= Nomasticon Cisterciense =

The Nomasticon Cisterciense is a collection of legal documents pertaining to the Cistercian Order. Published in 1664 with Julien Paris as its editor, it presents documents from the first three centuries of Cistercian legislation. The publication was initiated by Cistercian monks of the Strict Observance. An expanded edition was published in 1892 in Solesmes, edited by Father Hugues Séjalon.

== Contents ==
Narrative texts about the origins of the Cistercian movement open the book. They describe the early history, the fervor of the monks, their way of life and biographical details about the monks who wrote the early legislation. The collection proper consists of three parts. The first contains the Rule of St. Benedict, the Carta Caritatis, the Usus Antiquiores and several resolutions approved by the General Chapter. The second contains, among others, deliberations among abbots under Pope Urban IV. and a text by Pope Clement IV. regarding the interpretation of the Carta Caritatis. The third section contains the reform bull Benedictina and papal missives to various Cistercian General Chapters.

== Purpose ==
The Nomasticon was intended to strengthen the position of the Strict Observance in their endeavor to "reform" the Cistercian Order according to a literal interpretation of the Rule of St. Benedict. The editor, Julien Paris, who taught at the University of Paris and was abbot of Foucarmont Abbey, was himself a supporter of the Strict Observance. He sought to return to a way of life he believed to have been lived by Cistercians in the first generations after the movement began in 1098. He writes in his foreword that the order's reputation for sanctity was based on the strict adherence to their early legislation. He perceived many of the monks of his day, among them those who belonged to the Common Observance, to be decadent. The Nomasticon was meant to give them the rules and regulations that would lead to sanctity.

== Role in research ==
In both the first edition and that of 1892, the Nomasticon has served as an important collection of sources for Cistercian research. Scholars of recent generations have noted that the medieval sources in the book are not edited according to contemporary standards. Many more sources have become available since it was published.
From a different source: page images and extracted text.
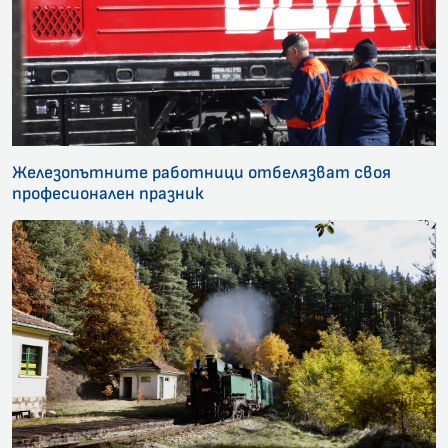
Железопътните работници отбелязват своя
професионален празник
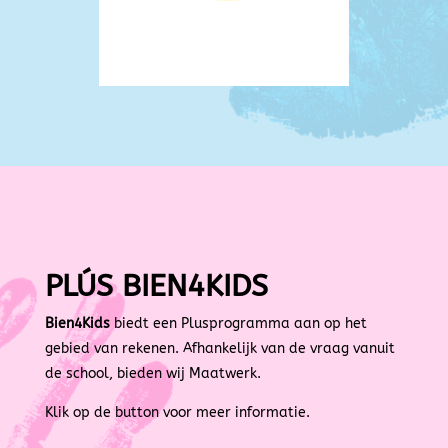
PLÚS BIEN4KIDS
Bien4Kids
biedt een Plusprogramma aan op het
gebied van rekenen.
Afhankelijk van de vraag vanuit
de school, bieden wij Maatwerk.
Klik op de button voor meer informatie.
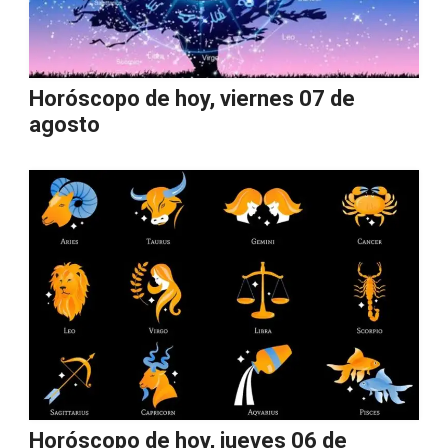
Horóscopo de hoy, viernes 07 de
agosto
Horóscopo de hoy, jueves 06 de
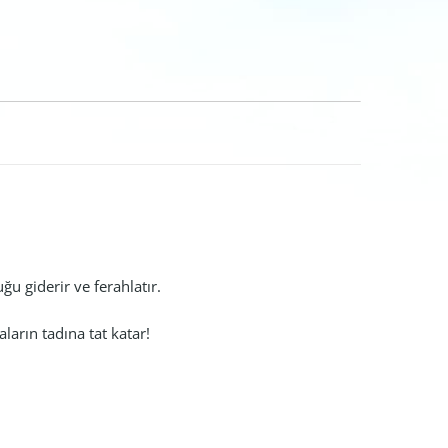
uğu giderir ve ferahlatır.
aların tadına tat katar!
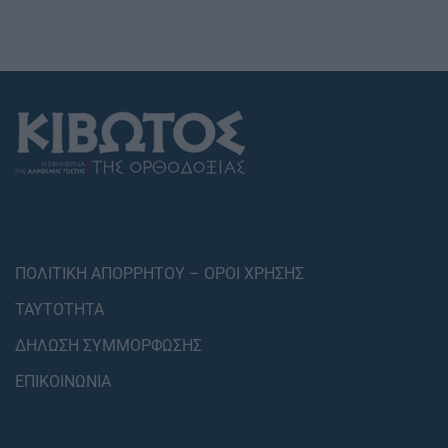
ΠΟΛΙΤΙΚΗ ΑΠΟΡΡΗΤΟΥ – ΟΡΟΙ ΧΡΗΣΗΣ
ΤΑΥΤΟΤΗΤΑ
ΔΗΛΩΣΗ ΣΥΜΜΟΡΦΩΣΗΣ
ΕΠΙΚΟΙΝΩΝΙΑ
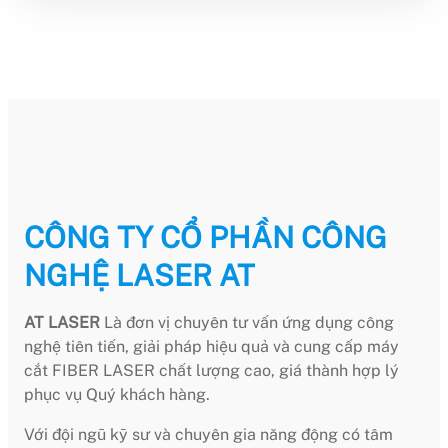
CÔNG TY CỔ PHẦN CÔNG
NGHỆ LASER AT
AT LASER
Là đơn vị chuyên tư vấn ứng dụng công
nghệ tiên tiến, giải pháp hiệu quả và cung cấp máy
cắt FIBER LASER chất lượng cao, giá thành hợp lý
phục vụ Quý khách hàng.
Với đội ngũ kỹ sư và chuyên gia năng động có tâm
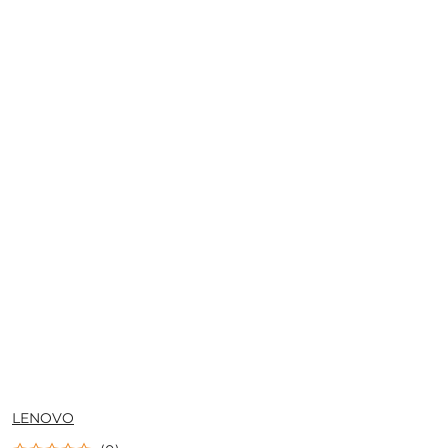
NAZWA
LENOVO
PRODUCENTA:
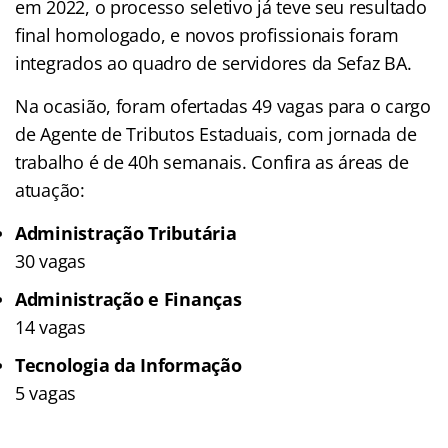
em 2022, o processo seletivo já teve seu resultado
final homologado, e novos profissionais foram
integrados ao quadro de servidores da Sefaz BA.
Na ocasião, foram ofertadas 49 vagas para o cargo
de Agente de Tributos Estaduais, com jornada de
trabalho é de 40h semanais. Confira as áreas de
atuação:
Administração Tributária
30 vagas
Administração e Finanças
14 vagas
Tecnologia da Informação
5 vagas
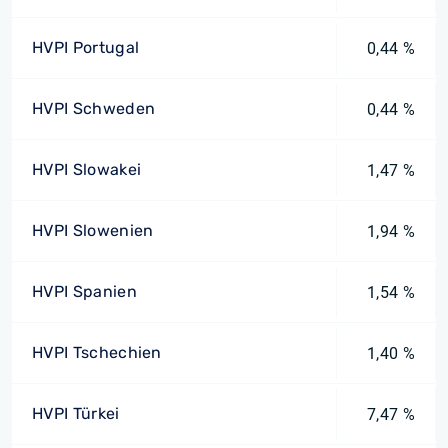
HVPI Portugal
0,44 %
HVPI Schweden
0,44 %
HVPI Slowakei
1,47 %
HVPI Slowenien
1,94 %
HVPI Spanien
1,54 %
HVPI Tschechien
1,40 %
HVPI Türkei
7,47 %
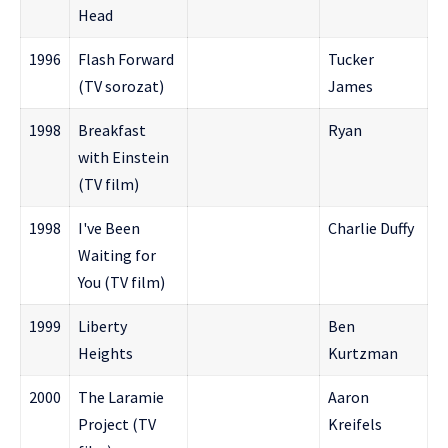
Head
1996
Flash Forward
Tucker
(TV sorozat)
James
1998
Breakfast
Ryan
with Einstein
(TV film)
1998
I've Been
Charlie Duffy
Waiting for
You (TV film)
1999
Liberty
Ben
Heights
Kurtzman
2000
The Laramie
Aaron
Project (TV
Kreifels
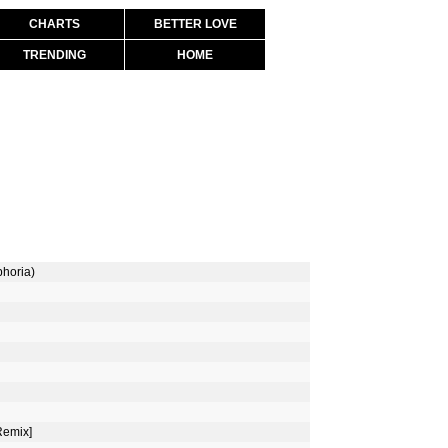
CHARTS
BETTER LOVE
TRENDING
HOME
phoria)
Remix]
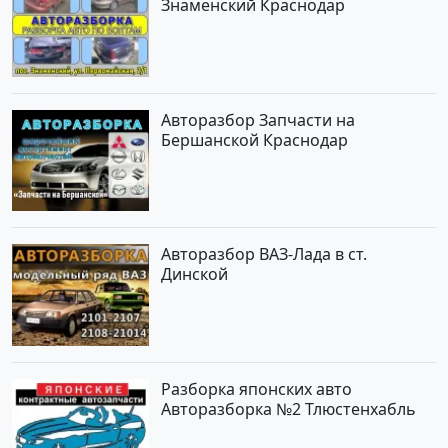
Знаменский Краснодар
Авторазбор Запчасти на
Бершанской Краснодар
Авторазбор ВАЗ-Лада в ст.
Динской
Разборка японских авто
Авторазборка №2 Тлюстенхабль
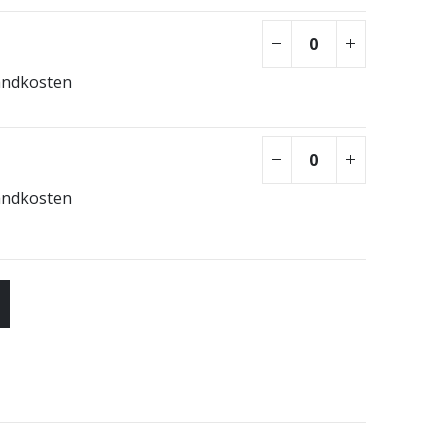
andkosten
andkosten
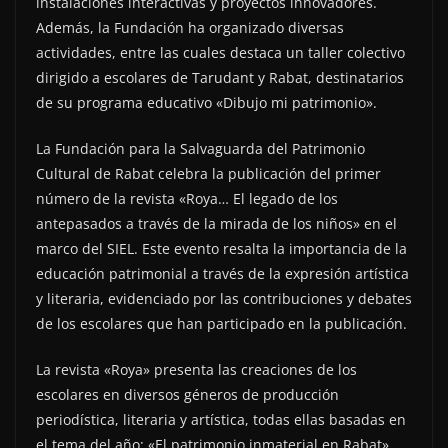
instalaciones interactivas y proyectos innovadores.
Además, la Fundación ha organizado diversas
actividades, entre las cuales destaca un taller colectivo
dirigido a escolares de Tarudant y Rabat, destinatarios
de su programa educativo «Dibujo mi patrimonio».
La Fundación para la Salvaguarda del Patrimonio
Cultural de Rabat celebra la publicación del primer
número de la revista «Roya… El legado de los
antepasados a través de la mirada de los niños» en el
marco del SIEL. Este evento resalta la importancia de la
educación patrimonial a través de la expresión artística
y literaria, evidenciado por las contribuciones y debates
de los escolares que han participado en la publicación.
La revista «Roya» presenta las creaciones de los
escolares en diversos géneros de producción
periodística, literaria y artística, todas ellas basadas en
el tema del año: «El patrimonio inmaterial en Rabat»,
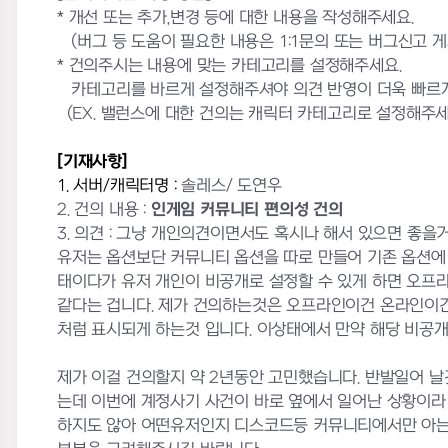
* 개선 또는 추가,변경 등에 대한 내용을 작성해주세요.
(버그 등 도움이 필요한 내용은 1:1문의 또는 버그신고 
* 건의주시는 내용에 맞는 카테고리를 설정해주세요.
카테고리를 바르게 설정해주셔야 의견 반영이 더욱 빠르게
(EX. 밸런스에 대한 건의는 캐릭터 카테고리로 설정해주세
[기재사항]
1. 서버/캐릭터명 :
솔레스/ 도연우
2. 건의 내용 :
인게임 커뮤니티 편의성 건의
3. 의견 : 그냥 개인의견이면서도 혹시나 해서 있으면 좋
유저는 옵션보단 커뮤니티 옵션을 따로 만들어 기존 옵션에
태이다가 유저 개인이 비공개로 설정할 수 있게 하면 오프
같다는 겁니다. 제가 건의하는것은 오프라인이건 온라인이
처럼 표시되게 하는것 입니다. 이상태에서 만약 해당 비공
제가 이걸 건의할지 약 2년동안 고민했습니다. 반발일어 
는데 이번에 계정사기 사건이 바로 옆에서 일어난 상황이라
하지도 않아 어떤유저인지 디스코드등 커뮤니티에서만 아는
The edition published by Séjalon (1892) is the most recent.

== Literature ==

- Julien Paris, Hugues Séjalon (eds.): Nomasticon Cisterciense seu antiquiores Ordinis Cistercienses constitutiones. Typographeum Sancti Petri, Solesmis 1892.
- Julien Paris (ed.): Nomasticon Cisterciense seu antiquiores Ordinis Cistercienses constitutiones. Alliot, Parisiis 1664. Online at the Bavarian State Library.
- David Bell, The Library of the Abbey of La Trappe. A Study of its History from the Twelfth Century to the French Revolution, with an annotated edition of the 1752 catalogue (Turnhout: Brepols 2014), p. 510.
- Gilbert M. Wellstein: Zum Nomasticon Cisterciense. In: Cistercienser-Chronik 21 (1909), pp. 21-22.